Rosselin and Middleton also came to see me. I visited the priory’s scriptorium, a gracious, elegant chamber, its fragrance so precious to me: pressed vellum, neatly scrubbed, ink, sandstone and calfskin bindings. I found it comforting to walk along the polished floor and peer over the shoulder of some brother as he copied a manuscript or decorated a book of hours with beautiful miniature pictures that shone like jewels. I glimpsed Dunheved standing near the unbound manuscripts, all filed neatly in their pigeonhole shelves. He explained how he was searching for a copy of Anselm’s Cur Deus Homo — Why God Became Man — and returned to his scrutiny. I smiled to hide my own surprise, then felt guilty; after all, Dunheved belonged to an order famous for its learning in the schools of Oxford and Cambridge. He was more than just a preacher, and I idly wondered in what branch of the trivium or quadrivium he was interested. Lost in such thoughts, I left the scriptorium. Rosselin and Middleton were waiting for me in the small cloister beyond. They rose and blocked my path. Rosselin raised a hand, palm extended in a gesture of peace.

‘Mathilde, we do not wish to alarm you, but the deaths of our comrades Lanercost, Leygrave and Kennington, have they been forgotten?’

‘Has your master forgotten them?’ I retorted.

‘His mind is all a muddle,’ Rosselin declared.

‘He is faced with a sea of cares.’ Middleton’s boyish face under his shaven pate was anxious and concerned. A set of Ave beads hung round his neck; he fingered these as if for protection.

‘So your master is not concerned,’ I replied, ‘but you are? Take great care, sirs, I have warned you. Whoever killed your comrades may also have singled you out for death.’

‘We heed your warnings,’ Middleton whispered, ‘but mistress, how can we truly protect ourselves when we do not know the enemy?’

‘And neither do I, sir. If I did, I would tell you!’

‘One thing we have found.’ Rosselin stared around as if some eavesdropper might be lurking. ‘One thing we have found,’ he repeated, ‘is that the day Leygrave was killed, a Franciscan, certainly a man garbed in the brown robes of the order, was seen slipping out through the Galilee Porch of the friary church.’

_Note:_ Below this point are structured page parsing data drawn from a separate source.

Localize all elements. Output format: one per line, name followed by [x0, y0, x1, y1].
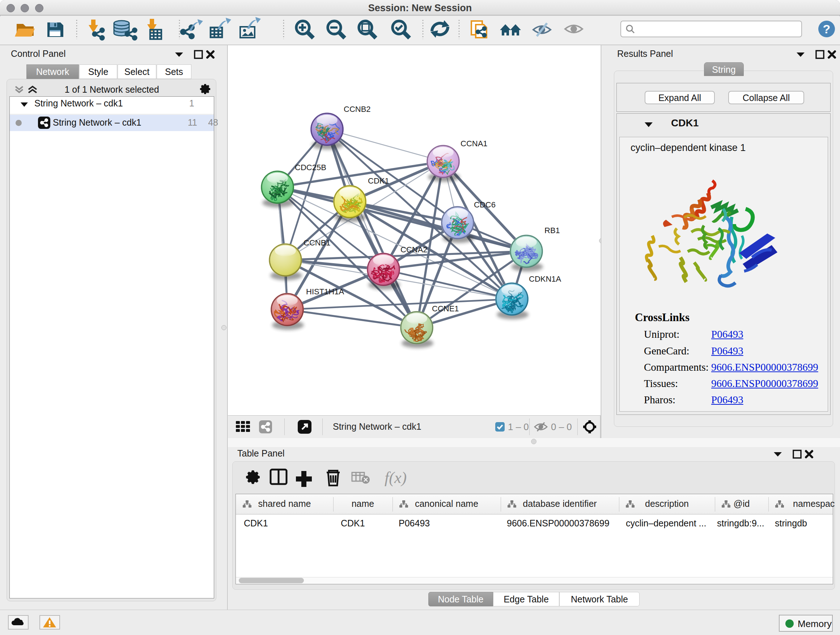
svg-text:HIST1H1A: HIST1H1A: [306, 287, 344, 296]
svg-text:CCNB2: CCNB2: [344, 105, 371, 114]
svg-text:RB1: RB1: [545, 226, 560, 235]
svg-text:CCNE1: CCNE1: [432, 304, 459, 313]
svg-text:CCNA1: CCNA1: [461, 139, 488, 148]
svg-text:CDKN1A: CDKN1A: [529, 274, 561, 283]
svg-text:CDK1: CDK1: [368, 176, 389, 185]
svg-text:f(x): f(x): [385, 469, 407, 486]
svg-text:CDC6: CDC6: [474, 200, 496, 209]
svg-text:CCNB1: CCNB1: [303, 238, 331, 247]
svg-text:CCNA2: CCNA2: [401, 245, 428, 254]
svg-text:?: ?: [823, 22, 831, 36]
svg-text:CDC25B: CDC25B: [295, 163, 326, 172]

‘But that could have been anyone,’ I replied. ‘This friary is full of brothers going about their business.’

‘No, no.’ Rosselin shook his head. ‘The lay brother who was killed, Brother Eusebius? He told Father Prior that when he entered the church that morning to sound the Angelus, it was empty. Then he heard a sound, turned and glimpsed a figure, not walking like one of the brothers, but darting fleetingly like a shadow through the door of the Galilee Porch.’